▸ **What is being asked**:
Of the records that follow, copy only the lines from the line containing "MULTICOLOR SLIM" to the line containing "P.IVA 05586060286", both included, exactly as written.

▸ **The data**:
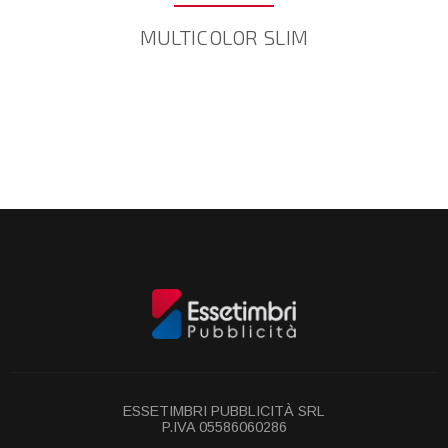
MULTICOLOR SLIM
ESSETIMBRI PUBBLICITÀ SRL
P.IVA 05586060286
---
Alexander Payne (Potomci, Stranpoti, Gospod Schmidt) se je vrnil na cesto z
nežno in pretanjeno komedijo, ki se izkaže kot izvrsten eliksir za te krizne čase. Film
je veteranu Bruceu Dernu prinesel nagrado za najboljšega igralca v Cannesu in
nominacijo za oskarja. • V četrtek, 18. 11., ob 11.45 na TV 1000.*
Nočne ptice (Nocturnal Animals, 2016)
==
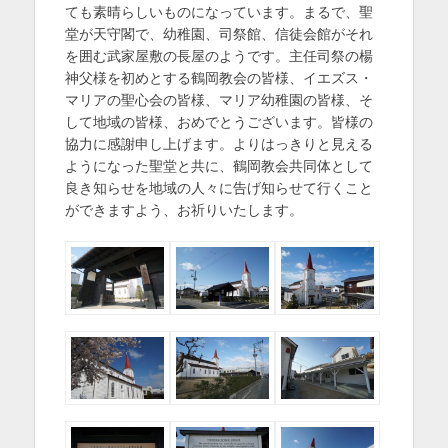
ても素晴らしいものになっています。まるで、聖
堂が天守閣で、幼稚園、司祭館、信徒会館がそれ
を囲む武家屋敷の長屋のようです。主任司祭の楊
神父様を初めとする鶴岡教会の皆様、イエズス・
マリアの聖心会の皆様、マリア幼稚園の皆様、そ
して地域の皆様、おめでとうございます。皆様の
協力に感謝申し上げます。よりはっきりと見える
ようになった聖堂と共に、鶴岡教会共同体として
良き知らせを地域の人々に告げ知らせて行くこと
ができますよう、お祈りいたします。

▸ **Response to the exercise**:
MULTICOLOR SLIM
ESSETIMBRI PUBBLICITÀ SRL
P.IVA 05586060286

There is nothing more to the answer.